Tüm demokratik toplumlarda marjinal kesimler olur ve olması da normaldir. Fakat marjinal kesimlerin ülke için olumlu sonuçlar doğuracak atılımlara karşı çıkması, ellemek için her yolu denemeleri, ufak olsun ama bizim olsun mantığı her daim ülkemize zarar vermiştir, vermeye de devam etmektedir. Eğer bu marjinal yapılar kendi bulundukları ortamdan dışarıya çıkıp, taşarak diğer bölgelere de zarar vermeye ve büyük sakin çoğunluğu rahatsız etmeye başlarlarsa o zaman işte durum ciddi demektir.
Özellikle 6 Şubat depreminden sonra yaşanan olaylar ve gelişmelere baktığınızda sanki birisi ya da birileri bu iki gruba; “ülkenin kapılarını yeniliğe, değişime açmayın ve aynı cehennem zebanileri gibi önünüze gelen herkesi taşlayın” demiş.
Ortodoks solun ve merdiven altı islamın, ortak yanları akılla değil, daha çok hurafelere dayanarak iş yapmaları ve ezberler üzerinden kişileri itibarsızlaştırmaya çalışmaktadırlar. Bu konularda da gerçekten başarılıdırlar.
Niçin?
Karşılarındaki toplum okumadığı, araştırmadığı, masallara inandığı, yazmadığı, vurdum duymaz ve bana dokunmayan yılan bin yaşasın dediği içindir.

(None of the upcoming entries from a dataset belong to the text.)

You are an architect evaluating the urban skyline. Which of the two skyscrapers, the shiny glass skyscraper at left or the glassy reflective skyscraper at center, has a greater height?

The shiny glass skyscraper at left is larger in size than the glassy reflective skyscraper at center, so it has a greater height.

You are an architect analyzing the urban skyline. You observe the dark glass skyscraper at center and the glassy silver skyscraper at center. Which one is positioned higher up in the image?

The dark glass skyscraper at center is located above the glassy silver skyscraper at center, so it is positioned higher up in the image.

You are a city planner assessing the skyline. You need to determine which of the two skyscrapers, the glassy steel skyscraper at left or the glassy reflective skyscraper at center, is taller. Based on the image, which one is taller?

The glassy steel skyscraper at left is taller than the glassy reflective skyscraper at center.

Son günlerdeki siyasi örneklere bakarsak iki grubunda neler yaptığını gayet güzel görüyoruz. Sadece bir örnek üzerinden anlatayım:
Milletvekili listeleri açıklandığından beri, Ortodoks sol, Millet İttifakı içinde yer alan (İYİ P.) hariç diğer partilerin adaylarının niçin C.H.P. listelerinden seçime girdiğine takmış vaziyette. Her gün onlarca izahtan yoksun hurafe oluşturup sosyal medyaya sürüyorlar. Milletimizin %85 de sosyal medyadan çıkmadığı için hedefe çok kolay ulaşıyorlar. Aynısı merdiven altı İslamcılar için de geçerli. Onlar da kadınları aşağılayan her türlü çirkefliği yapanları göklere çıkarıyorlar, kadınlara ve kadın derneklerine gözdağı veriyorlar. Sanki cennet ve cehennemi kendileri belirliyormuş gibi önüne geleni cehenneme gönderiyorlar. Kendileri ermiş ya! Hepsi maşallah cennetlik! Mübarek zatların.

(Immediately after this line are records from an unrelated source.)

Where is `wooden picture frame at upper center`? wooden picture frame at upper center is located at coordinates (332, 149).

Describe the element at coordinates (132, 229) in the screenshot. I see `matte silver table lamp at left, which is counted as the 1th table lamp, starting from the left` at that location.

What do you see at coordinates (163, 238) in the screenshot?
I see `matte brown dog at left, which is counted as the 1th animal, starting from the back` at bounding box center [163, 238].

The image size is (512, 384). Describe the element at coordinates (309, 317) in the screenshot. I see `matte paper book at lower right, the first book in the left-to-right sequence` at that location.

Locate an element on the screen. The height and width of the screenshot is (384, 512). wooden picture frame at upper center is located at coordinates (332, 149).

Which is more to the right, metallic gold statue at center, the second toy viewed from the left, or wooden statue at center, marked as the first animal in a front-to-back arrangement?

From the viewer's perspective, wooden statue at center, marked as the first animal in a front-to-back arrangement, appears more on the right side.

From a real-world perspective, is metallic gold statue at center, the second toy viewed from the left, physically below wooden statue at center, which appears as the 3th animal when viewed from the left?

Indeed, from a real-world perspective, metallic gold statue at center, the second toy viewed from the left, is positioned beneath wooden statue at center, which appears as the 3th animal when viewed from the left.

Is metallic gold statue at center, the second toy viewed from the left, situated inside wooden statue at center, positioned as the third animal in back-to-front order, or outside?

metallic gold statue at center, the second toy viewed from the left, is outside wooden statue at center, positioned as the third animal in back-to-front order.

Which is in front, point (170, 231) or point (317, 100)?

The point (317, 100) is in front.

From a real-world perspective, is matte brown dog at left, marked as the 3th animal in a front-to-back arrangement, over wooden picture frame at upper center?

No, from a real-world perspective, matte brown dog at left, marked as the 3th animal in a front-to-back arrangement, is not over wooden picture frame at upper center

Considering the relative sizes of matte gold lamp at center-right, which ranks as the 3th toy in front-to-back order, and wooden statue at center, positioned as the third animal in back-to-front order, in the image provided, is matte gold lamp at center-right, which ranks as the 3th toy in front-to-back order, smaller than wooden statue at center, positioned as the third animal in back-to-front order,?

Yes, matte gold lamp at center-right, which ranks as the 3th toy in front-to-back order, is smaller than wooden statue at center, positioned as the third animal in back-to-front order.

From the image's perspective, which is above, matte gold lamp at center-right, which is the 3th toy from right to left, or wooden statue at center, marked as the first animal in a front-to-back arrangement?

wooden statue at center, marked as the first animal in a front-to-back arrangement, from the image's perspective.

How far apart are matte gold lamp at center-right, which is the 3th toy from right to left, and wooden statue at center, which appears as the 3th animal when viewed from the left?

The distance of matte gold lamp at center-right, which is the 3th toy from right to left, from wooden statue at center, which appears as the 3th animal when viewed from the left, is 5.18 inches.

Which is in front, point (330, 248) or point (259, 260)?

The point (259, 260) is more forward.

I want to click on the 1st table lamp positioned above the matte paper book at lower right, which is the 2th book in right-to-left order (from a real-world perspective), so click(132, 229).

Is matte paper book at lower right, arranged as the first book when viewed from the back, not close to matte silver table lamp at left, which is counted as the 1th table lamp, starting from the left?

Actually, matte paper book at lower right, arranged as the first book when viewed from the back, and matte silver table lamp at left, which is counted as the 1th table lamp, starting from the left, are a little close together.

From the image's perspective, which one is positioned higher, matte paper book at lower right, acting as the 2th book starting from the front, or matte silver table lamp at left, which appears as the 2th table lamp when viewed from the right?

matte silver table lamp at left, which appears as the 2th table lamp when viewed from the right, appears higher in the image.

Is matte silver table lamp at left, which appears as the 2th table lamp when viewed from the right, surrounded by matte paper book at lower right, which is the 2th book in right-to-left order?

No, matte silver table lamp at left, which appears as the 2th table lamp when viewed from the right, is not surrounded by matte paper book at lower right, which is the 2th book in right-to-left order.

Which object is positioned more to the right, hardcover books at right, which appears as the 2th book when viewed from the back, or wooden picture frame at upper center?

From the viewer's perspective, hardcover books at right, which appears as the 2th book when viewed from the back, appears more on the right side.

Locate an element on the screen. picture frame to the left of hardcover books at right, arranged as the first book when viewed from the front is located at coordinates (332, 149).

Örnekleri çoğaltabiliriz ama gerek yok.
Şu bir gerçek ki her iki grubunda demokrasinin gelişmesine ve demokratik değerlerin yerleşmesine alerjisi var.
Tarihin geçmişinde ve geleceğinde kuşkusuz her yerde nifak tohumları eken yobazlık olmuştur ve olacaktır. Bunu kimse engelleyemez. ama insanlığın engelleyeceği tek şey yobazlığın yaygınlaşmaması için ellerinden gelen her şeyi yapmalarıdır. Bunların zihniyet alanlarının daraltılmasına çalışmalarıdır.
Bu nasıl olacak peki ?
Okuyun, hem de birden fazla yeri okuyun, karşılaştırma yapın, bir zahmet ellerinizdeki iletişim araçlarıyla araştırın, aklınızı ve mantığınızı kullanın.
“Yalancı Çoban ” masalını yeniden okuyun ve gereken dersi çıkarın diyorum.